_What is being asked_
Filter the listing down to the lines containing the word "emocional".

_Exercise materials_
★ ★ ★

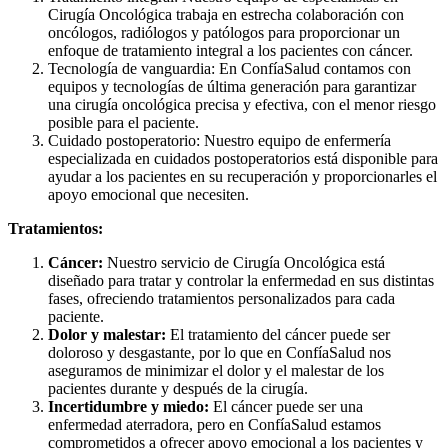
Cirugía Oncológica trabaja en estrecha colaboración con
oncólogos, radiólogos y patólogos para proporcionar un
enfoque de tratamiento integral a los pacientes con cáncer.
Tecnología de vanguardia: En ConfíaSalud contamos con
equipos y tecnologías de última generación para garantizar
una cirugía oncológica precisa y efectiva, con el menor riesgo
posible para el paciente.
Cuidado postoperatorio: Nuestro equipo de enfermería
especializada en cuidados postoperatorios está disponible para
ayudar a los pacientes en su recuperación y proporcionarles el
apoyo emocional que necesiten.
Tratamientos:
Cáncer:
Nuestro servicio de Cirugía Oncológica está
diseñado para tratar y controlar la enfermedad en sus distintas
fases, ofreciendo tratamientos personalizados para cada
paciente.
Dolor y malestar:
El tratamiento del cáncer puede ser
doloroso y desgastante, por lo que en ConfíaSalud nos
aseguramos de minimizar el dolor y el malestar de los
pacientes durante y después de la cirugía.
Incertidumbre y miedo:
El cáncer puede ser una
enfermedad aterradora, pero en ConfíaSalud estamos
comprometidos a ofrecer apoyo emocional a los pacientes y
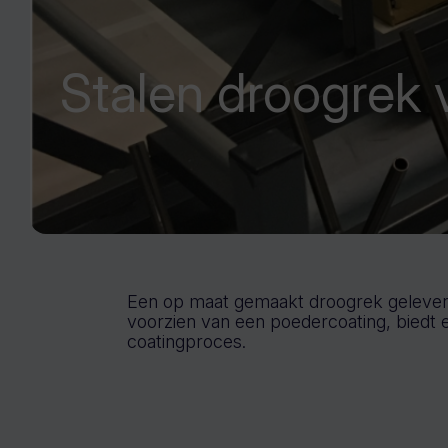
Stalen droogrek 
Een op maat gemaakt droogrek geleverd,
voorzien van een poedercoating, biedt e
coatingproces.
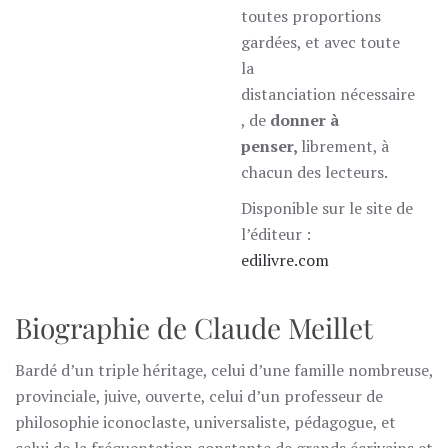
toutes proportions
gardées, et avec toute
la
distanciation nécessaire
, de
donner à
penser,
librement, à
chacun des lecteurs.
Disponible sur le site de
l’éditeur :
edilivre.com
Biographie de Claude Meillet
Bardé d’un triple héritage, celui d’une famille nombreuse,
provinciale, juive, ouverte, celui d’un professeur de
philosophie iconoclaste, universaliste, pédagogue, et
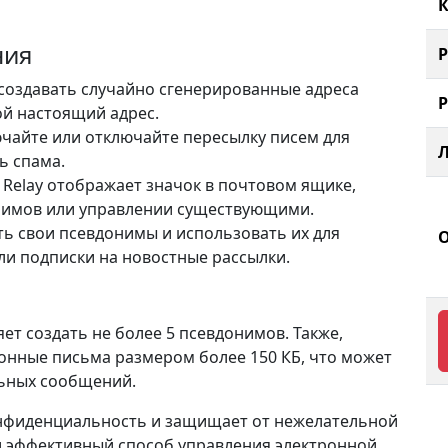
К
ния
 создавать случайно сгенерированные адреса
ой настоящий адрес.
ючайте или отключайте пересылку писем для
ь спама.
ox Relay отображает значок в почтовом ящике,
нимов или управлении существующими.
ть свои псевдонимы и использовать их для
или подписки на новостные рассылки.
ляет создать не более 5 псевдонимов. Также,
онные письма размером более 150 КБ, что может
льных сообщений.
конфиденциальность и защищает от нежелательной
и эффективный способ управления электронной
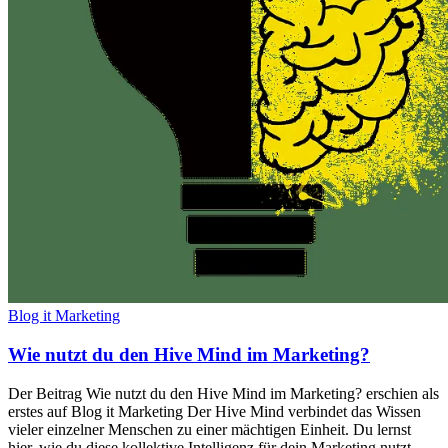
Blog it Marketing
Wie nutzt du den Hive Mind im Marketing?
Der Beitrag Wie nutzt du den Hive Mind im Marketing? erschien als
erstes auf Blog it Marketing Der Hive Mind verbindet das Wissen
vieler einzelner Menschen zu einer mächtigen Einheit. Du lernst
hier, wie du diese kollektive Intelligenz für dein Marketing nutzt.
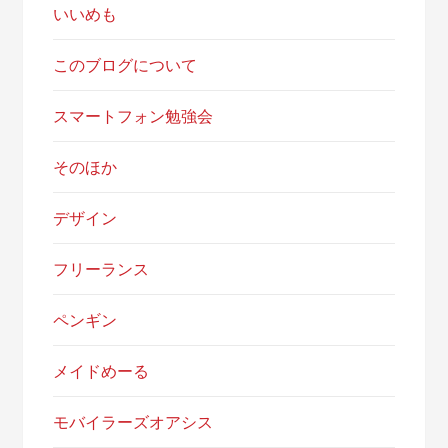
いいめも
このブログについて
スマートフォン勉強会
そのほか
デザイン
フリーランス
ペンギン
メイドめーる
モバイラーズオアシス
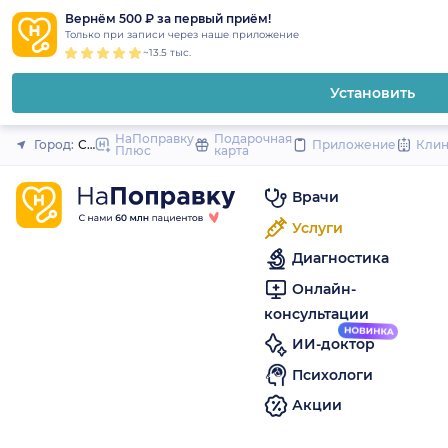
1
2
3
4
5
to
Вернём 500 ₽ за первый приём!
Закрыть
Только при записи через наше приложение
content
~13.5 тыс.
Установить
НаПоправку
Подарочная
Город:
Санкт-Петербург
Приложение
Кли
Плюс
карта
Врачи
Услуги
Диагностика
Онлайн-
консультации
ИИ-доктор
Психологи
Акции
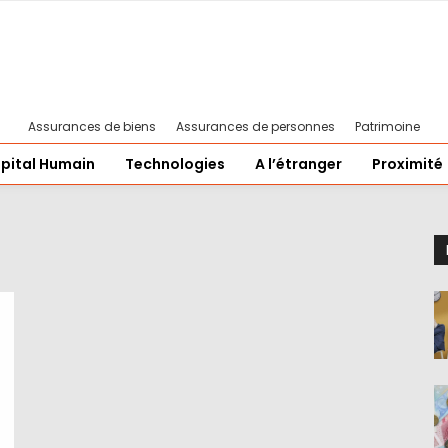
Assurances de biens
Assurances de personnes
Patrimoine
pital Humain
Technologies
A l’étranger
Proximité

★ ★ ★

_Response to this task_
apoyo emocional que necesiten.
comprometidos a ofrecer apoyo emocional a los pacientes y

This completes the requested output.